Bank M&A: The Concept of Relative Valuation
It depends. How often do advisers such as doctors, lawyers, accountants, and yes, investment bankers say that? Asking if an offer to buy your bank is a good one depends on numerous factors, as investment bankers’ fairness opinions state in excruciating detail.
What value a buyer ascribes to your institution does depend on many things. One key factor, though, is the buyer’s currency. More specifically, where the buyer’s stock is trading on a price/book or price/earnings basis.
Let’s look at two deals.
Deal 1: FNB Corporation (NYSE: FNB) of Hermitage, PA, buying BCSB Bancorp (Nasdaq: BCSB).
Deal 2: 1st Constitution Bancorp (Nasdaq: FCCY) of Cranbury, NJ buying Rumson-Fair Haven Bank and Trust (OTCQB: RFHB) of Rumson, NJ.
According to the table, BCSB received a higher valuation. Or did it?
At this writing, FNB trades at 255% of tangible book value per share, and 14.6x earnings. 1st Constitution, on the other hand, trades at 101% of tangible book, and 10.5x earnings. So, although the nominal value paid for Rumson-Fair Haven by 1st Constitution is less than what FNB paid for BCSB, it appears from the table that Rumson-Fair Haven shareholders got the better deal, all other things being equal.

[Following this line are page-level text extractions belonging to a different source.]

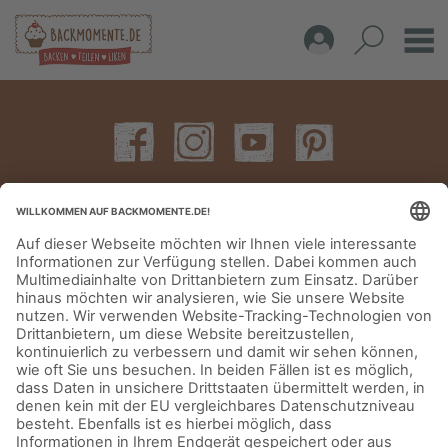
IMPRESSUM
DATENSCHUTZERKLÄRUNG
AGB
KONTAKT
© Aurora Mühlen GmbH - Trettaustraße 49 – D-21107 Hamburg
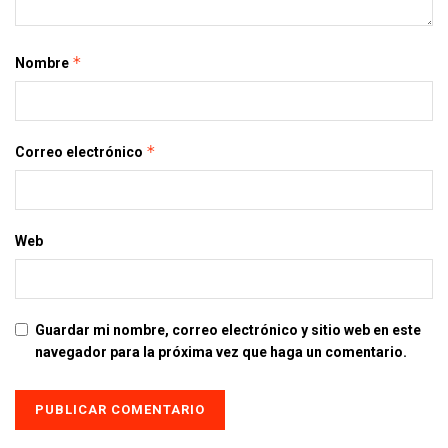
*
Nombre
*
Correo electrónico
Web
Guardar mi nombre, correo electrónico y sitio web en este
navegador para la próxima vez que haga un comentario.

Assuming there is not tangible book dilution or earnings accretion (which we know is probably not true, but most of the assumptions to show dilution/accretion are unknown to us), Rumson Fair-Haven shareholders are set to receive a 37% pickup in tangible book value and 224% pickup in EPS. BCSB shareholders are set to increase EPS 252% but will also incur tangible book dilution of 33%.
The valuation differences between the buyers probably explains why FNB is paying the transaction consideration in stock, and 1st Constitution is trying to use as much cash as possible while still qualifying for a tax free exchange for selling shareholders that elect to take 1st Connie stock.
So, when evaluating what buyers would be willing to pay for your institution in a merger, you should also consider the value of the consideration received. Just because a buyer can pay a higher nominal value, doesn’t make it a better deal.